The rd10 mouse provided compelling evidence that activation of Sig1R is potentially therapeutic though the degenerative process is quite rapid. The current study explored the role of Sig1R-mediated retinal neuroprotection in a model with a more slowly progressing disease that more faithfully recapitulates RP in humans, the Rho-P23H mouse model. The P23H mutation of rhodopsin accounts for ∼10% of all cases of adRP (Chen et al., 2014).

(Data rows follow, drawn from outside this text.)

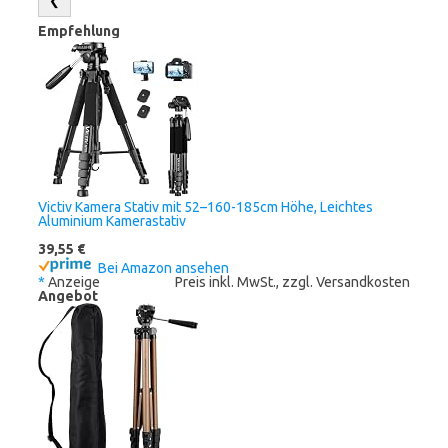
❮
Empfehlung
Victiv Kamera Stativ mit 52–160-185cm Höhe, Leichtes
Aluminium Kamerastativ
39,55 €
Bei Amazon ansehen
*
Anzeige
Preis inkl. MwSt., zzgl. Versandkosten
Angebot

A number of laboratories have attempted to create an adRP model with the P23H mutation of rhodopsin (Barwick et al., in press), and the one established by the Palczewski laboratory authentically recapitulates the human disease. A cohort of 19 human adRP patients with the RHO-P23H mutation were evaluated in conjunction with the knock-in Rho-P23H mouse model that was generated. The mouse demonstrates a slowly progressing loss of ERG function over many months, similar to patients carrying the RhoP23H/+ mutation, and a slow progressive retinal degeneration in which gradual shortening and disorganization of outer segments precedes rod photoreceptor cell death. A notable feature of the RhoP23H/+ mouse model is that its degeneration pattern shows regional retinal degenerative differences such that the ventral (inferior) retina degenerates more rapidly than the dorsal (superior) retina, which is similar to the inferior-superior differences observed in human RP patients (Sakami et al., 2011). In aggregate, the aforementioned similarities of the humanized mouse model created in the Palczewski laboratory to human adRP patients (Dias et al., 2018) make this model a particularly attractive tool for investigating mechanisms of disease and interventional strategies.

The present work investigated Sig1R activation in this model. Earlier reports of the RhoP23H/+ mouse reported ERG responses in a small number of mice, however no other functional tests were performed. Here, we conducted comprehensive functional and morphological assessments of the retinal degeneration over a 10 month period and evaluated consequences of Sig1R activation in the RhoP23H/+ model.